Dartmouth was one of the most depressing sights of our voyage. It was, and I suppose still is, a graveyard of little ships who had fought the battle of the Narrow Seas. It was chock full of coastal craft of every type, from the little H.D.M.L to the newest M.T.B., some quite young destroyers and corvettes, and even a cruiser. We had both had a lot to do with the operation of little ships during the war, and the sight of these trots full of shabby, deserted, and unwanted shapes after all they had been through presented a melancholy picture indeed. So next morning, which promised to be a really hot one, we sailed up to Dittisham and basked in the sun.
Since April G. had been waiting for his anti-cyclone. He was sure that stationary anti-cyclones happen in the summer and then everything is all right. At long last this phenomenon had arrived and he was happy. This, however, did not prevent elaborate planning and preparation for the night passage round Portland Bill to out home port. Both our previous nights at sea were too fresh in our memories – in each case we had started out in good conditions, with good forecasts. This time the anti-cyclone won, and it was almost a flat calm for all the 63 miles we logged from Dartmouth to Portland Harbour.
There is very little of note about this leg of our journey. We sailed from Dartmouth at 18.00 on Monday, July 8, and picked up our own moorings in Castle Cove at 12.30 the following day. Breezes were light and fluctuating, and from every direction.

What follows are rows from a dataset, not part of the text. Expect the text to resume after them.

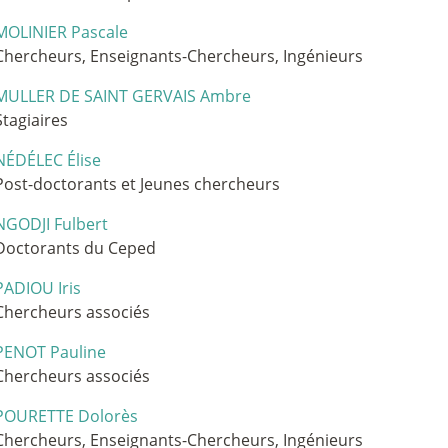
MOLINIER Pascale
Chercheurs, Enseignants-Chercheurs, Ingénieurs
MULLER DE SAINT GERVAIS Ambre
Stagiaires
NÉDÉLEC Élise
Post-doctorants et Jeunes chercheurs
NGODJI Fulbert
Doctorants du Ceped
PADIOU Iris
Chercheurs associés
PENOT Pauline
Chercheurs associés
POURETTE Dolorès
Chercheurs, Enseignants-Chercheurs, Ingénieurs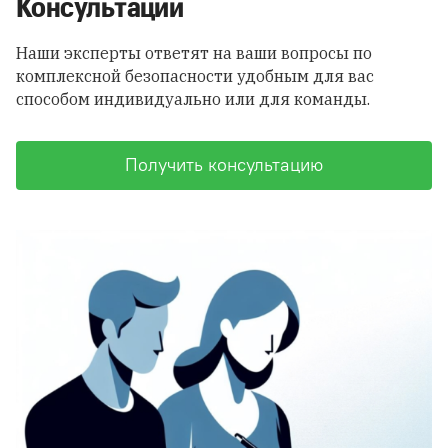
Консультации
Наши эксперты ответят на ваши вопросы по
комплексной безопасности удобным для вас
способом индивидуально или для команды.
Получить консультацию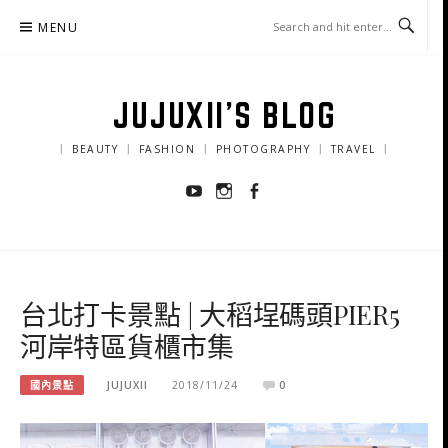
Skip
MENU
to
content
JUJUXII'S BLOG
｜ BEAUTY ｜ FASHION ｜ PHOTOGRAPHY ｜ TRAVEL ｜
Youtube
Instagram
Facebook
台北打卡景點 | 大稻埕碼頭PIER5
河岸特區貨櫃市集
國內景點
JUJUXII
2018/11/24
0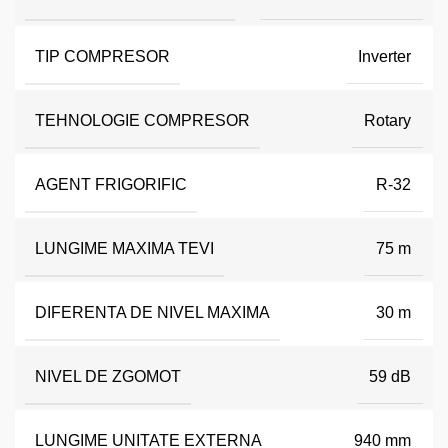
TIP COMPRESOR
Inverter
TEHNOLOGIE COMPRESOR
Rotary
AGENT FRIGORIFIC
R-32
LUNGIME MAXIMA TEVI
75 m
DIFERENTA DE NIVEL MAXIMA
30 m
NIVEL DE ZGOMOT
59 dB
LUNGIME UNITATE EXTERNA
940 mm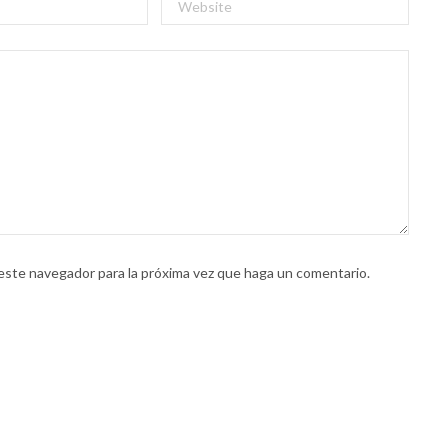
 este navegador para la próxima vez que haga un comentario.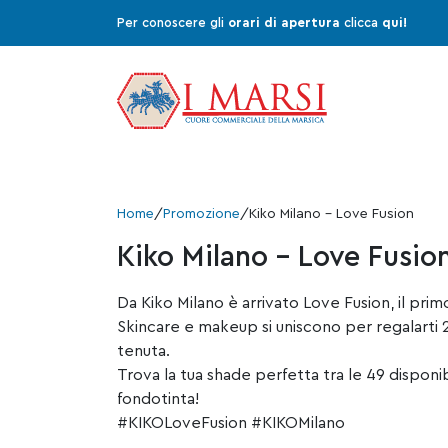
Per conoscere gli
orari di apertura
clicca
qui!
Home
/
Promozione
/
Kiko Milano – Love Fusion
Kiko Milano – Love Fusio
Da
Kiko Milano
è arrivato Love Fusion, il prim
Skincare e makeup si uniscono per regalarti 2
tenuta.
Trova la tua shade perfetta tra le 49 disponi
fondotinta!
#KIKOLoveFusion
#KIKOMilano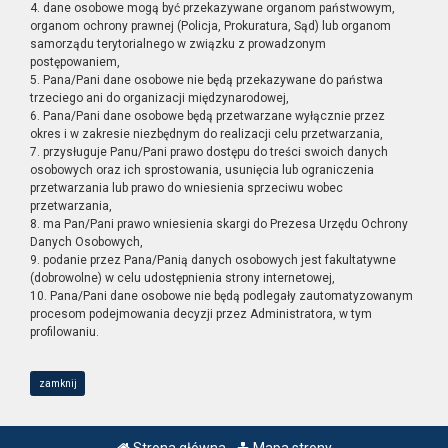
4. dane osobowe mogą być przekazywane organom państwowym,
organom ochrony prawnej (Policja, Prokuratura, Sąd) lub organom
samorządu terytorialnego w związku z prowadzonym
postępowaniem,
5. Pana/Pani dane osobowe nie będą przekazywane do państwa
trzeciego ani do organizacji międzynarodowej,
6. Pana/Pani dane osobowe będą przetwarzane wyłącznie przez
okres i w zakresie niezbędnym do realizacji celu przetwarzania,
7. przysługuje Panu/Pani prawo dostępu do treści swoich danych
osobowych oraz ich sprostowania, usunięcia lub ograniczenia
przetwarzania lub prawo do wniesienia sprzeciwu wobec
przetwarzania,
8. ma Pan/Pani prawo wniesienia skargi do Prezesa Urzędu Ochrony
Danych Osobowych,
9. podanie przez Pana/Panią danych osobowych jest fakultatywne
(dobrowolne) w celu udostępnienia strony internetowej,
10. Pana/Pani dane osobowe nie będą podlegały zautomatyzowanym
procesom podejmowania decyzji przez Administratora, w tym
profilowaniu.
zamknij
Strona główna
Mapa strony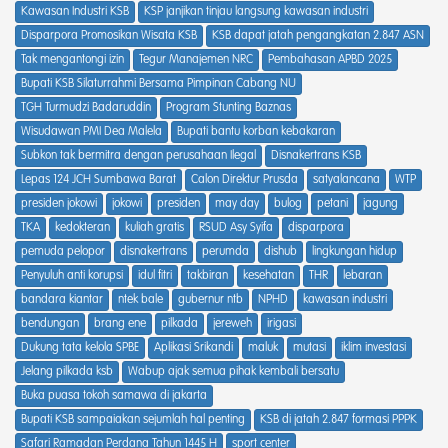
Kawasan Industri KSB
KSP janjikan tinjau langsung kawasan industri
Disparpora Promosikan Wisata KSB
KSB dapat jatah pengangkatan 2.847 ASN
Tak mengantongi izin
Tegur Manajemen NRC
Pembahasan APBD 2025
Bupati KSB Silaturrahmi Bersama Pimpinan Cabang NU
TGH Turmudzi Badaruddin
Program Stunting Baznas
Wisudawan PMI Dea Malela
Bupati bantu korban kebakaran
Subkon tak bermitra dengan perusahaan Ilegal
Disnakertrans KSB
Lepas 124 JCH Sumbawa Barat
Calon Direktur Prusda
satyalancana
WTP
presiden jokowi
jokowi
presiden
may day
bulog
petani
jagung
TKA
kedokteran
kuliah gratis
RSUD Asy Syifa
disparpora
pemuda pelopor
disnakertrans
perumda
dishub
lingkungan hidup
Penyuluh anti korupsi
idul fitri
takbiran
kesehatan
THR
lebaran
bandara kiantar
ntek bale
gubernur ntb
NPHD
kawasan industri
bendungan
brang ene
pilkada
jereweh
irigasi
Dukung tata kelola SPBE
Aplikasi Srikandi
maluk
mutasi
iklim investasi
Jelang pilkada ksb
Wabup ajak semua pihak kembali bersatu
Buka puasa tokoh samawa di jakarta
Bupati KSB sampaiakan sejumlah hal penting
KSB di jatah 2.847 formasi PPPK
Safari Ramadan Perdana Tahun 1445 H
sport center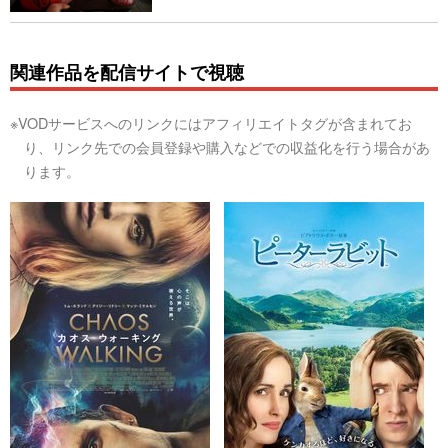
関連作品を配信サイトで視聴
※VODサービスへのリンクにはアフィリエイトタグが含まれてお
り、リンク先での会員登録や購入などでの収益化を行う場合があ
ります。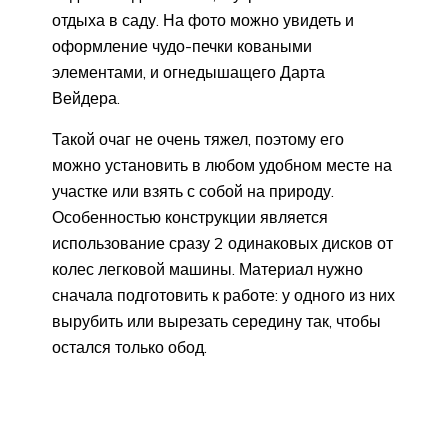
отдыха в саду. На фото можно увидеть и
оформление чудо-печки коваными
элементами, и огнедышащего Дарта
Вейдера.
Такой очаг не очень тяжел, поэтому его
можно установить в любом удобном месте на
участке или взять с собой на природу.
Особенностью конструкции является
использование сразу 2 одинаковых дисков от
колес легковой машины. Материал нужно
сначала подготовить к работе: у одного из них
вырубить или вырезать середину так, чтобы
остался только обод.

Most of the time there was none at all, and for a great part of the night we were forced to shatter the strangely peaceful waters of West Bay with the engine. The trip is remembered by us chiefly because we were able to cook and eat large meals in complete comfort, and also to sleep. We gave Portland Bill a wide berth, which proved unnecessary, as this was one of the rare occasions when there was no race at all. As we approached the Shambles a pleasant westerly breeze sprang up, so we were at least able to make a dignified and quiet entrance to our home port.
The coastguards had done their last job for us and we were expected. The Union Jack was hoisted on our garden flagstaff overlooking Castle Cove, the bath water was hot and my mother was sitting in her dinghy on our moorings. So our great adventure was over and we were sorry.